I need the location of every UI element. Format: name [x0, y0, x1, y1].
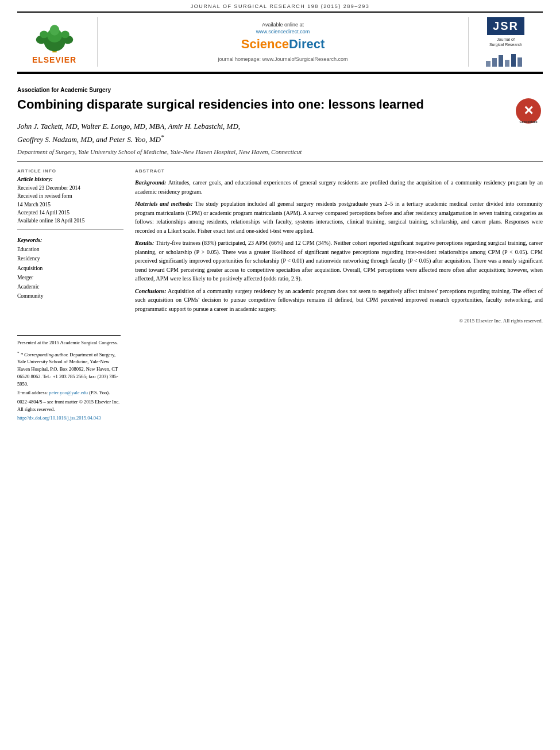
- elsevier-text: ELSEVIER: [32, 55, 76, 64]
- jsr-logo-section: JSR Journal of Surgical Research: [468, 17, 543, 67]
- left-divider-1: [17, 229, 123, 230]
- footnote-presented: Presented at the 2015 Academic Surgical …: [17, 339, 121, 347]
- two-column-layout: Article Info Article history: Received 2…: [17, 168, 543, 324]
- author-names: John J. Tackett, MD, Walter E. Longo, MD…: [17, 122, 240, 144]
- email-suffix-text: (P.S. Yoo).: [89, 390, 110, 395]
- footnote-corresponding: * * Corresponding author. Department of …: [17, 350, 121, 388]
- authors: John J. Tackett, MD, Walter E. Longo, MD…: [17, 121, 543, 145]
- abstract-background: Background: Attitudes, career goals, and…: [135, 178, 543, 196]
- main-content: Association for Academic Surgery Combini…: [17, 74, 543, 324]
- keyword-community: Community: [17, 291, 123, 301]
- email-label: E-mail address:: [17, 390, 48, 395]
- svg-text:CrossMark: CrossMark: [519, 120, 538, 124]
- journal-header: Journal of Surgical Research 198 (2015) …: [0, 0, 560, 11]
- copyright-line: © 2015 Elsevier Inc. All rights reserved…: [135, 318, 543, 324]
- methods-label: Materials and methods:: [135, 201, 193, 207]
- svg-rect-9: [492, 58, 497, 67]
- available-online-text: Available online at: [262, 22, 304, 28]
- available-online-date: Available online 18 April 2015: [17, 217, 123, 225]
- keyword-residency: Residency: [17, 254, 123, 263]
- affiliation: Department of Surgery, Yale University S…: [17, 148, 543, 155]
- abstract-methods: Materials and methods: The study populat…: [135, 199, 543, 235]
- abstract-results: Results: Thirty-five trainees (83%) part…: [135, 239, 543, 283]
- svg-point-6: [40, 30, 48, 38]
- results-text: Thirty-five trainees (83%) participated,…: [135, 240, 543, 282]
- sciencedirect-science: Science: [241, 37, 289, 51]
- svg-rect-12: [511, 54, 516, 67]
- author-asterisk: *: [161, 133, 164, 140]
- footnote-area: Presented at the 2015 Academic Surgical …: [17, 335, 121, 421]
- background-label: Background:: [135, 179, 166, 186]
- svg-point-3: [49, 25, 59, 35]
- keywords-label: Keywords:: [17, 237, 123, 243]
- svg-rect-10: [499, 55, 503, 67]
- right-column: Abstract Background: Attitudes, career g…: [135, 168, 543, 324]
- results-label: Results:: [135, 240, 154, 246]
- keyword-acquisition: Acquisition: [17, 264, 123, 273]
- conclusions-text: Acquisition of a community surgery resid…: [135, 288, 543, 312]
- elsevier-logo: ELSEVIER: [32, 20, 78, 64]
- keywords-section: Keywords: Education Residency Acquisitio…: [17, 237, 123, 301]
- abstract-label: Abstract: [135, 168, 543, 174]
- history-label: Article history:: [17, 176, 123, 182]
- left-column: Article Info Article history: Received 2…: [17, 168, 123, 324]
- svg-rect-8: [486, 61, 491, 67]
- keyword-education: Education: [17, 245, 123, 254]
- methods-text: The study population included all genera…: [135, 201, 543, 234]
- svg-rect-11: [505, 60, 509, 67]
- jsr-chart-decoration: [483, 49, 529, 67]
- section-divider-1: [17, 161, 543, 161]
- doi-link[interactable]: http://dx.doi.org/10.1016/j.jss.2015.04.…: [17, 415, 101, 421]
- crossmark-badge[interactable]: ✕ CrossMark: [514, 97, 543, 129]
- banner: ELSEVIER Available online at www.science…: [17, 11, 543, 72]
- svg-rect-13: [517, 57, 522, 67]
- footnote-email: E-mail address: peter.yoo@yale.edu (P.S.…: [17, 389, 121, 397]
- jsr-subtitle: Journal of Surgical Research: [489, 37, 522, 47]
- conclusions-label: Conclusions:: [135, 288, 166, 294]
- svg-text:✕: ✕: [523, 103, 534, 118]
- elsevier-logo-section: ELSEVIER: [17, 17, 98, 67]
- received-revised-date: Received in revised form 14 March 2015: [17, 192, 123, 209]
- keyword-academic: Academic: [17, 282, 123, 291]
- footnote-issn: 0022-4804/$ – see front matter © 2015 El…: [17, 398, 121, 413]
- sciencedirect-section: Available online at www.sciencedirect.co…: [98, 17, 468, 67]
- crossmark-icon: ✕ CrossMark: [514, 97, 543, 125]
- journal-homepage: journal homepage: www.JournalofSurgicalR…: [218, 56, 347, 62]
- corresponding-label: * Corresponding author.: [21, 352, 69, 357]
- svg-point-7: [61, 30, 69, 38]
- article-title: Combining disparate surgical residencies…: [17, 97, 543, 113]
- sciencedirect-url[interactable]: www.sciencedirect.com: [256, 29, 310, 34]
- accepted-date: Accepted 14 April 2015: [17, 209, 123, 217]
- sciencedirect-direct: Direct: [289, 37, 325, 51]
- elsevier-tree-icon: [32, 20, 78, 54]
- keyword-merger: Merger: [17, 273, 123, 282]
- email-link[interactable]: peter.yoo@yale.edu: [49, 390, 88, 395]
- article-title-text: Combining disparate surgical residencies…: [17, 97, 424, 111]
- jsr-logo: JSR Journal of Surgical Research: [483, 17, 529, 67]
- article-info-label: Article Info: [17, 168, 123, 174]
- abstract-conclusions: Conclusions: Acquisition of a community …: [135, 287, 543, 314]
- sciencedirect-logo: ScienceDirect: [241, 37, 325, 52]
- received-date: Received 23 December 2014: [17, 184, 123, 192]
- jsr-badge: JSR: [487, 17, 524, 35]
- footnote-doi: http://dx.doi.org/10.1016/j.jss.2015.04.…: [17, 414, 121, 422]
- footnote-asterisk: *: [17, 351, 20, 355]
- association-label: Association for Academic Surgery: [17, 87, 543, 93]
- background-text-content: Attitudes, career goals, and educational…: [135, 179, 543, 195]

=====

**ABOUT THIS TASK**
Return each line of the records above in which the word "Residency" occurs.

**RESPONSE TO THE EXERCISE**
- keyword-residency: Residency: [17, 254, 123, 263]
- keywords-section: Keywords: Education Residency Acquisitio…: [17, 237, 123, 301]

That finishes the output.